#### Page images and extracted text
------------------------

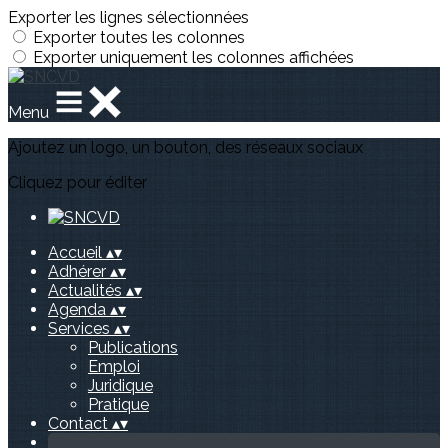
Exporter les lignes sélectionnées
Exporter toutes les colonnes
Exporter uniquement les colonnes affichées
Menu
Ajoutez un logo, un bouton, des réseaux sociaux
Cliquez pour éditer
Accueil
▴
▾
Adhérer
▴
▾
Actualités
▴
▾
Agenda
▴
▾
Services
▴
▾
Publications
Emploi
Juridique
Pratique
Contact
▴
▾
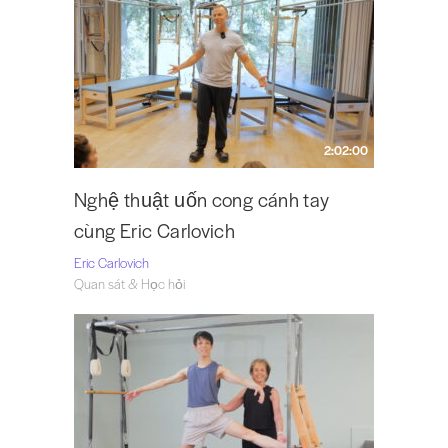
2:02:00
Nghệ thuật uốn cong cánh tay
cùng Eric Carlovich
Eric Carlovich
Quan sát & Học hỏi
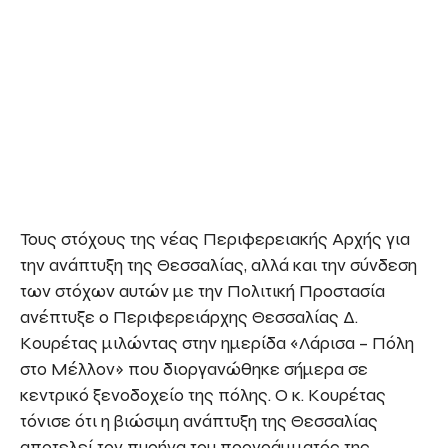
Τους στόχους της νέας Περιφερειακής Αρχής για
την ανάπτυξη της Θεσσαλίας, αλλά και την σύνδεση
των στόχων αυτών με την Πολιτική Προστασία
ανέπτυξε ο Περιφερειάρχης Θεσσαλίας Δ.
Κουρέτας μιλώντας στην ημερίδα «Λάρισα – Πόλη
στο Μέλλον» που διοργανώθηκε σήμερα σε
κεντρικό ξενοδοχείο της πόλης. Ο κ. Κουρέτας
τόνισε ότι η βιώσιμη ανάπτυξη της Θεσσαλίας
αποτελεί τον πυρήνα του προγράμματός της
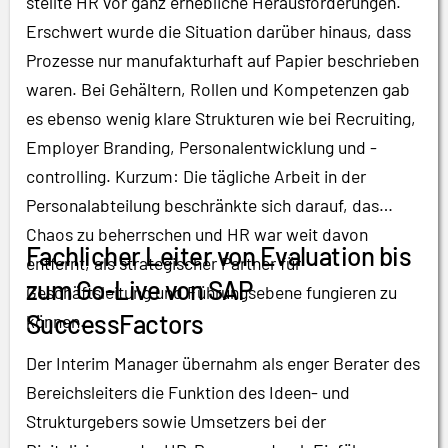
stellte HR vor ganz erhebliche Herausforderungen.
Erschwert wurde die Situation darüber hinaus, dass
Prozesse nur manufakturhaft auf Papier beschrieben
waren. Bei Gehältern, Rollen und Kompetenzen gab
es ebenso wenig klare Strukturen wie bei Recruiting,
Employer Branding, Personalentwicklung und -
controlling. Kurzum: Die tägliche Arbeit in der
Personalabteilung beschränkte sich darauf, das
Chaos zu beherrschen und HR war weit davon
Fachlicher Leiter von Evaluation bis
entfernt, als strategischer Partner für
zum Go-Live von SAP
Geschäftsleitung und Führungsebene fungieren zu
SuccessFactors
können.
Der Interim Manager übernahm als enger Berater des
Bereichsleiters die Funktion des Ideen- und
Strukturgebers sowie Umsetzers bei der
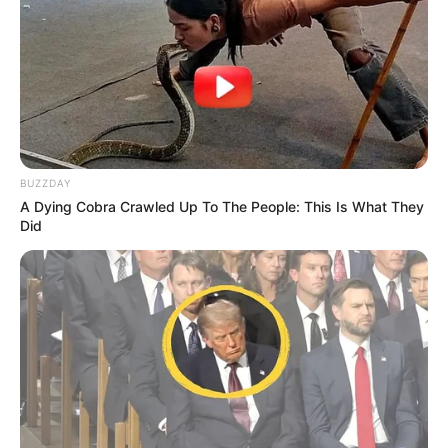
RÉOUVERTURE 2026
BUZZDAY
A Dying Cobra Crawled Up To The People: This Is What They
Did
Dernière mise à jour le
5 avril 2026 à 15:07
QUINTÉ AUJOURD’HUI : BASE GAGNANTE ET
TOCARD GAGNANT SUPER HANDICAP DE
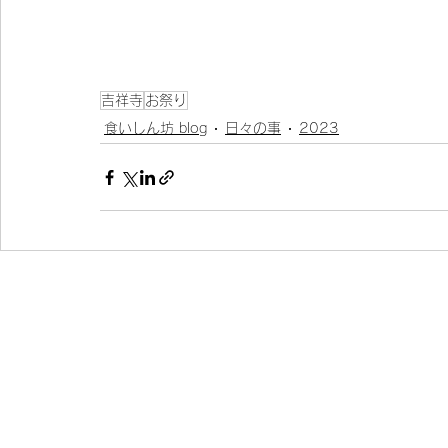
吉祥寺
お祭り
食いしん坊 blog
日々の事
2023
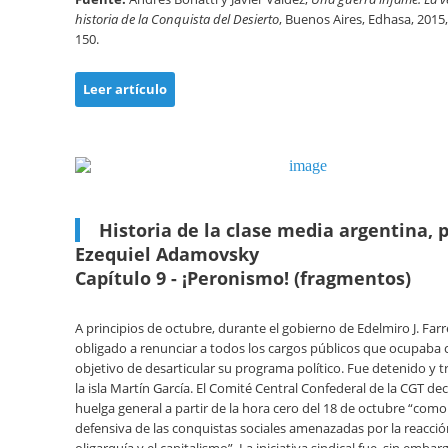
historia de la Conquista del Desierto
, Buenos Aires, Edhasa, 2015,
150.
Leer artículo
Historia de la clase media argentina, 
Ezequiel Adamovsky
Capítulo 9 - ¡Peronismo! (fragmentos)
A principios de octubre, durante el gobierno de Edelmiro J. Farr
obligado a renunciar a todos los cargos públicos que ocupaba 
objetivo de desarticular su programa político. Fue detenido y t
la isla Martín García. El Comité Central Confederal de la CGT de
huelga general a partir de la hora cero del 18 de octubre “com
defensiva de las conquistas sociales amenazadas por la reacció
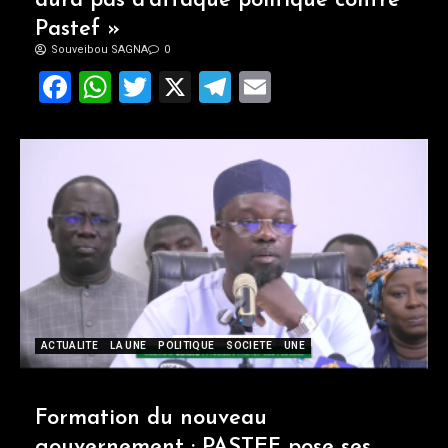
aura pas d’attaque politique contre
Pastef »
Souveibou SAGNA
0
Facebook
WhatsApp
Twitter
X
Telegram
Email
ACTUALITE
LA UNE
POLITIQUE
SOCIETE
UNE
Formation du nouveau
gouvernement : PASTEF pose ses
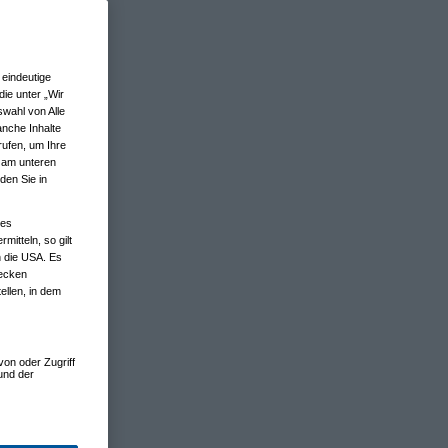
eindeutige
ie unter „Wir
wahl von Alle
anche Inhalte
rufen, um Ihre
n am unteren
den Sie in
nes
tteln, so gilt
n die USA. Es
wecken
ellen, in dem
von oder Zugriff
und der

------------------------

#### Try it
A verbatim copy of the records is expected, from their first line through the line with "Κουρέτας μιλώντας στην", inclusive, with the pictures removed.

#### Your response
Exporter les lignes sélectionnées
Exporter toutes les colonnes
Exporter uniquement les colonnes affichées
Menu
Ajoutez un logo, un bouton, des réseaux sociaux
Cliquez pour éditer
Accueil
▴
▾
Adhérer
▴
▾
Actualités
▴
▾
Agenda
▴
▾
Services
▴
▾
Publications
Emploi
Juridique
Pratique
Contact
▴
▾
2:02:00
Nghệ thuật uốn cong cánh tay
cùng Eric Carlovich
Eric Carlovich
Quan sát & Học hỏi
Τους στόχους της νέας Περιφερειακής Αρχής για
την ανάπτυξη της Θεσσαλίας, αλλά και την σύνδεση
των στόχων αυτών με την Πολιτική Προστασία
ανέπτυξε ο Περιφερειάρχης Θεσσαλίας Δ.
Κουρέτας μιλώντας στην ημερίδα «Λάρισα – Πόλη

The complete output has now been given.